Los confines, de Andrés Trapiello. No fue una lectura, en sentido estricto, sino una relectura. Sin duda, la mejor novela española publicada en los últimos años. Y no me cansaré de repetirlo: con el título más bello que recuerdo. Narrada desde los confines, los protagonistas los alcanzan gracias a un amor puro y limpio. Tan puro y limpio que resulta incomprensible para los demás, y que trasciende a sus propias vidas. Las de los protagonistas derivarán, finalmente, en una sorprendente historia de redención. [Comprar el libro]

El embrollo, de Jim Thompson. El título más preciso que haya visto nunca. La novela es un embrollo desde el primer párrafo, donde en una habitación descrita como desnuda, sin ni siquiera una silla, aparece una sin venir a cuento. La angustiosa indeterminación y aparente inverosimilitud con la que está escrito el libro lo hace enormemente atractivo.

Un turista en Tahití, de Georges Simenon. Posiblemente uno de los libros más desconocidos de Simenon. Basta echar un vistazo en google. Como todos los suyos, excelente. El ambiente febril de sus novelas parisinas se traslada incólume a la isla de Tahití, adonde un extranjero llega para quedarse. Un asesinato, unas suposiciones y un microcosmos de personajes paralizados por el clima y la estática rutina.
La ventana alta, de Raymond Chandler. Una de mis primeras incursiones en la novela negra de habla inglesa. Hace años comencé de forma casual con los franceses. Pronto me centré, casi de forma exclusiva, en los españoles y el sucio pincel con el que pintaron los desasosegantes años de la transición. No me imaginaba a Marlowe tan vulnerable. Ha sido una delicia leer esta novela.

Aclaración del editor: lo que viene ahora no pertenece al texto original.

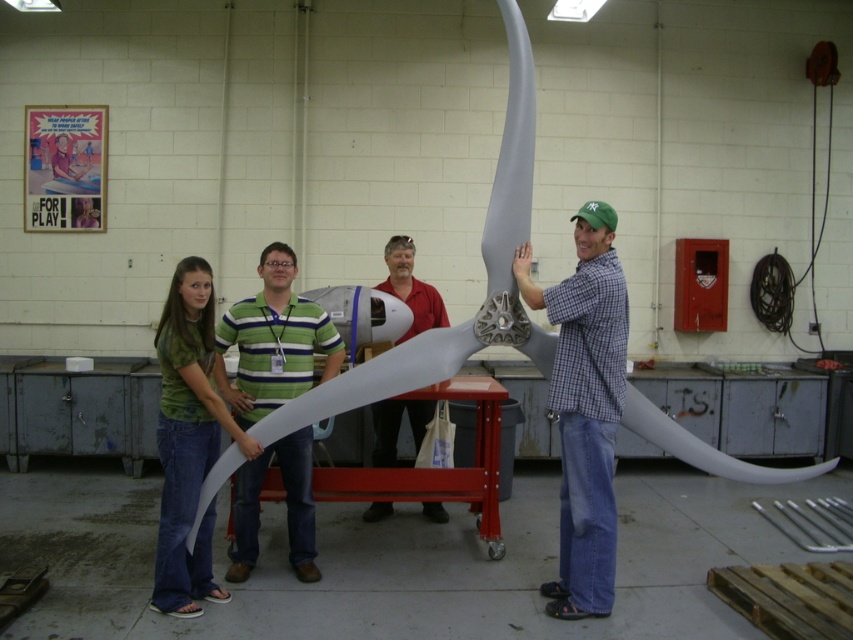 You are standing in the workshop and need to locate the person wearing the green striped shirt at center. According to the coordinates provided, where should you look?

The green striped shirt at center is located at point 0.534 on the x axis and 0.321 on the y axis. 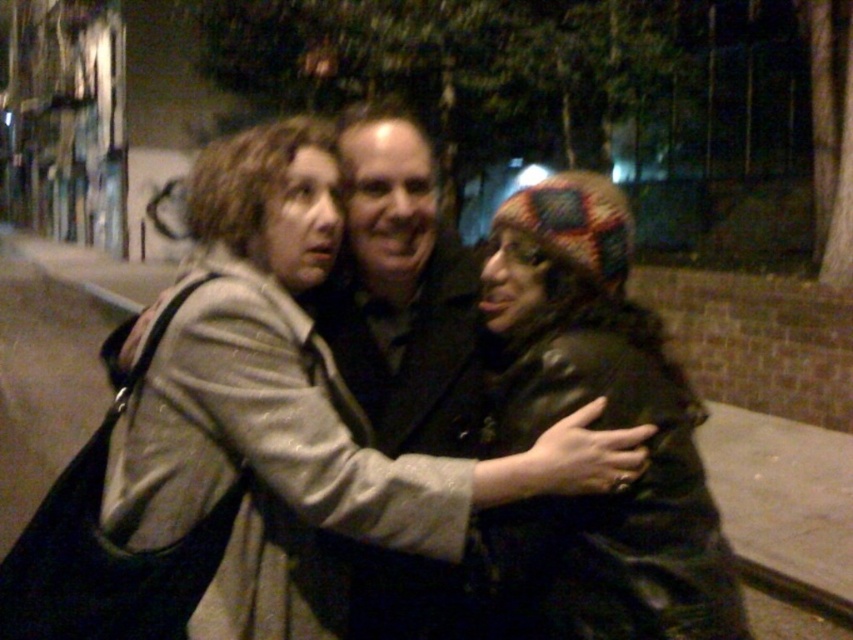 In the nighttime scene, there are two people wearing coats. One is wearing a matte gray coat at center and the other a black matte jacket at center. Which one is positioned more to the right?

The matte gray coat at center is positioned to the right of the black matte jacket at center, so the matte gray coat at center is more to the right.

You are a photographer trying to capture a candid shot of the two people at the center of the scene. The camera you are using has a depth of field that can focus on objects within a 10 inch range. Given the distance between the knitted multicolor hat at center and the black matte jacket at center, will both subjects be in focus in your photo?

The knitted multicolor hat at center and black matte jacket at center are 12.27 inches apart. Since the camera can only focus on objects within a 10 inch range, the distance between them exceeds the depth of field capability. Therefore, both subjects cannot be in focus simultaneously.

Based on the coordinates provided, which object corresponds to the point at (519, 406)?

The point at (519, 406) corresponds to the matte gray coat at center. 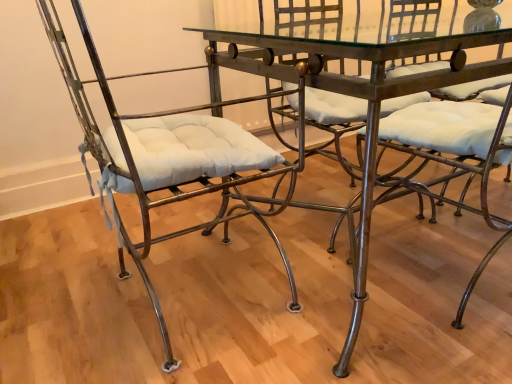 Question: Is metallic glass table at center smaller than metallic wrought iron chair at center, which is the first chair in right-to-left order?

Choices:
 (A) yes
 (B) no

Answer: (B)

Question: Does metallic glass table at center have a lesser height compared to metallic wrought iron chair at center, which ranks as the second chair in left-to-right order?

Choices:
 (A) no
 (B) yes

Answer: (B)

Question: Considering the relative sizes of metallic glass table at center and metallic wrought iron chair at center, which ranks as the second chair in left-to-right order, in the image provided, is metallic glass table at center taller than metallic wrought iron chair at center, which ranks as the second chair in left-to-right order,?

Choices:
 (A) yes
 (B) no

Answer: (B)

Question: From the image's perspective, does metallic glass table at center appear lower than metallic wrought iron chair at center, which is the first chair in right-to-left order?

Choices:
 (A) no
 (B) yes

Answer: (A)

Question: From a real-world perspective, is metallic glass table at center below metallic wrought iron chair at center, which ranks as the second chair in left-to-right order?

Choices:
 (A) yes
 (B) no

Answer: (A)

Question: Based on their sizes in the image, would you say metallic wrought iron chair at center, which is the first chair in right-to-left order, is bigger or smaller than matte metal chair at left, the 2th chair when ordered from right to left?

Choices:
 (A) small
 (B) big

Answer: (A)

Question: Is point (508, 162) positioned closer to the camera than point (147, 228)?

Choices:
 (A) farther
 (B) closer

Answer: (A)

Question: Is metallic wrought iron chair at center, which is the first chair in right-to-left order, taller or shorter than matte metal chair at left, the 2th chair when ordered from right to left?

Choices:
 (A) short
 (B) tall

Answer: (A)

Question: In terms of width, does metallic wrought iron chair at center, which is the first chair in right-to-left order, look wider or thinner when compared to matte metal chair at left, the first chair in the left-to-right sequence?

Choices:
 (A) thin
 (B) wide

Answer: (A)

Question: Considering the positions of point (272, 235) and point (497, 115), is point (272, 235) closer or farther from the camera than point (497, 115)?

Choices:
 (A) farther
 (B) closer

Answer: (A)

Question: From the image's perspective, is matte metal chair at left, the first chair in the left-to-right sequence, positioned above or below metallic wrought iron chair at center, which ranks as the second chair in left-to-right order?

Choices:
 (A) above
 (B) below

Answer: (B)

Question: In the image, is matte metal chair at left, the first chair in the left-to-right sequence, positioned in front of or behind metallic wrought iron chair at center, which is the first chair in right-to-left order?

Choices:
 (A) front
 (B) behind

Answer: (A)

Question: In terms of height, does matte metal chair at left, the 2th chair when ordered from right to left, look taller or shorter compared to metallic wrought iron chair at center, which is the first chair in right-to-left order?

Choices:
 (A) short
 (B) tall

Answer: (B)

Question: In the image, is matte metal chair at left, the 2th chair when ordered from right to left, positioned in front of or behind metallic glass table at center?

Choices:
 (A) front
 (B) behind

Answer: (A)

Question: From their relative heights in the image, would you say matte metal chair at left, the first chair in the left-to-right sequence, is taller or shorter than metallic glass table at center?

Choices:
 (A) short
 (B) tall

Answer: (B)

La llave de cristal, de Dashiell Hammett. Hammett se ha convertido en un mito para mí. Me han bastado dos novelas. Si, como dice mi amigo Pepín Calaza, una novela ha de enseñar algo del alma humana y del tiempo que le toca vivir, las de Hammett alcanzan la perfección. Uno se sume más gustoso en su lectura cuando sabe algo de la vida de este ingenioso borracho y de su amante, Lilian Hellman, que anduvo por nuestra guerra civil como periodista. El protagonista de la novela, un tipo inteligente y bebedor, pone la amistad por encima del honor. Habría que ver qué hay de Hammett en Muerte entre las flores, de los Coen.

El hombre delgado, de Dashiell Hammett. Me he reído a carcajadas con los diálogos de esta grandísima novela. Los protagonistas son un matrimonio perfecto, lo que no deja de ser sorprendente. Tratan de averiguar el paradero del hombre delgado pese al empeño que ponen algunos extravagantes personajes en que no lo consigan.
Un pedigrí, de Patrick Modiano. La calma, la minuciosidad y la precisión de este autor se acompasan perfectamente al ritmo estival, ese marasmo tan placentero. Leí a Modiano gracias a la recomendación del Rufián Melancólico, habitual de esta biblioteca, y se lo agradezco públicamente.

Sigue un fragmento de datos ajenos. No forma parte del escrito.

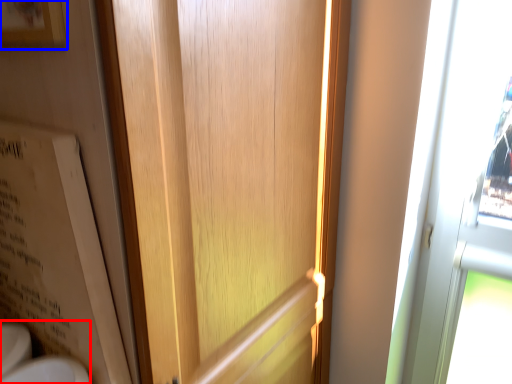 Question: Which object is further to the camera taking this photo, sink (highlighted by a red box) or picture frame (highlighted by a blue box)?

Choices:
 (A) sink
 (B) picture frame

Answer: (A) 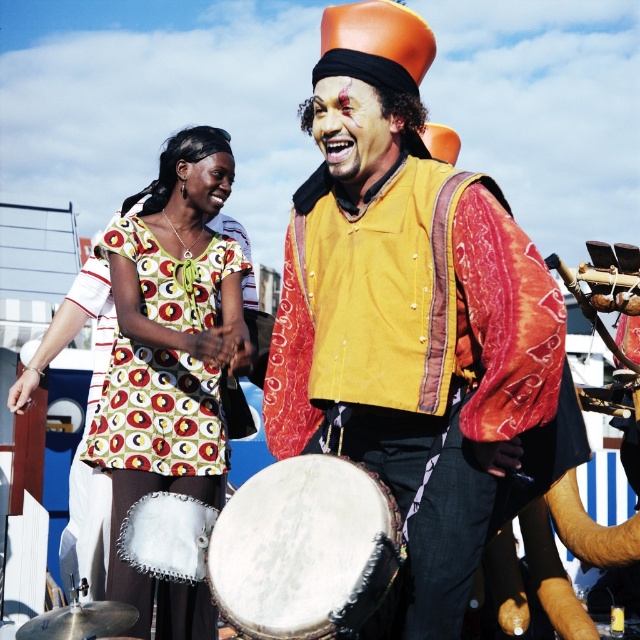 Does printed fabric dress at center appear over printed fabric dress at left?

Yes, printed fabric dress at center is above printed fabric dress at left.

Based on the photo, who is positioned more to the right, printed fabric dress at center or printed fabric dress at left?

Positioned to the right is printed fabric dress at center.

Is point (200, 413) behind point (115, 364)?

Yes, point (200, 413) is farther from viewer.

Where is `printed fabric dress at center`? The width and height of the screenshot is (640, 640). printed fabric dress at center is located at coordinates (166, 356).

Between printed fabric dress at center and white leather drum at center, which one has less height?

white leather drum at center is shorter.

Is printed fabric dress at center in front of white leather drum at center?

No, it is not.

Where is `printed fabric dress at center`? printed fabric dress at center is located at coordinates (166, 356).

Does matte yellow vest at center appear under matte skin face at center?

Answer: Correct, matte yellow vest at center is located below matte skin face at center.

Does matte yellow vest at center have a lesser width compared to matte skin face at center?

Incorrect, matte yellow vest at center's width is not less than matte skin face at center's.

Find the location of `matte yellow vest at center`. matte yellow vest at center is located at coordinates (417, 328). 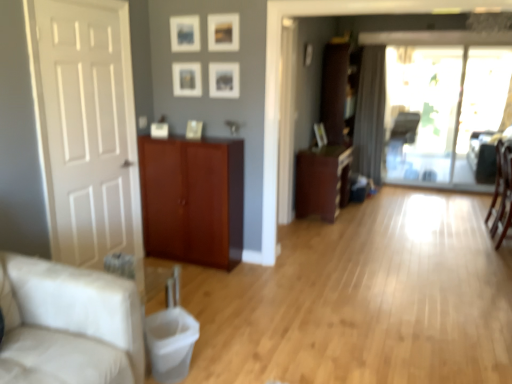 Question: Is matte wood cabinet at center, which is the 2th cabinetry in left-to-right order, not inside beige fabric couch at left?

Choices:
 (A) yes
 (B) no

Answer: (A)

Question: Considering the relative sizes of matte wood cabinet at center, which ranks as the second cabinetry in back-to-front order, and beige fabric couch at left in the image provided, is matte wood cabinet at center, which ranks as the second cabinetry in back-to-front order, smaller than beige fabric couch at left?

Choices:
 (A) no
 (B) yes

Answer: (B)

Question: Is matte wood cabinet at center, placed as the second cabinetry when sorted from front to back, bigger than beige fabric couch at left?

Choices:
 (A) yes
 (B) no

Answer: (B)

Question: From the image's perspective, is matte wood cabinet at center, which ranks as the second cabinetry in back-to-front order, over beige fabric couch at left?

Choices:
 (A) no
 (B) yes

Answer: (B)

Question: Considering the relative sizes of matte wood cabinet at center, placed as the second cabinetry when sorted from front to back, and beige fabric couch at left in the image provided, is matte wood cabinet at center, placed as the second cabinetry when sorted from front to back, thinner than beige fabric couch at left?

Choices:
 (A) no
 (B) yes

Answer: (B)

Question: In the image, is transparent glass door at center positioned in front of or behind brown wood cabinet at center, the third cabinetry positioned from the left?

Choices:
 (A) behind
 (B) front

Answer: (A)

Question: Based on their positions, is transparent glass door at center located to the left or right of brown wood cabinet at center, which is counted as the 3th cabinetry, starting from the front?

Choices:
 (A) left
 (B) right

Answer: (B)

Question: Looking at their shapes, would you say transparent glass door at center is wider or thinner than brown wood cabinet at center, which is counted as the 3th cabinetry, starting from the front?

Choices:
 (A) thin
 (B) wide

Answer: (A)

Question: From a real-world perspective, is transparent glass door at center physically located above or below brown wood cabinet at center, marked as the 1th cabinetry in a right-to-left arrangement?

Choices:
 (A) below
 (B) above

Answer: (A)

Question: Does point (302, 183) appear closer or farther from the camera than point (326, 100)?

Choices:
 (A) farther
 (B) closer

Answer: (B)

Question: Is matte wood cabinet at center, placed as the second cabinetry when sorted from front to back, wider or thinner than brown wood cabinet at center, which is counted as the 3th cabinetry, starting from the front?

Choices:
 (A) thin
 (B) wide

Answer: (B)

Question: Do you think matte wood cabinet at center, placed as the second cabinetry when sorted from front to back, is within brown wood cabinet at center, which is counted as the 3th cabinetry, starting from the front, or outside of it?

Choices:
 (A) inside
 (B) outside

Answer: (B)

Question: Relative to brown wood cabinet at center, the first cabinetry when ordered from back to front, is matte wood cabinet at center, the 2th cabinetry when ordered from right to left, in front or behind?

Choices:
 (A) front
 (B) behind

Answer: (A)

La canción del pirata, de Fernando Quiñones. Uno de los libros de mi vida. Como en el citado primero, se trata de una relectura. Una novela magistral que aúna la tradición picaresca con la novela de viajes y aventuras de los soldados españoles del siglo XVII. Un lenguaje cuidado hasta el detalle más imperceptible, y perfectamente inteligible. Merece entrada aparte en esta biblioteca de derrotas y vaivenes.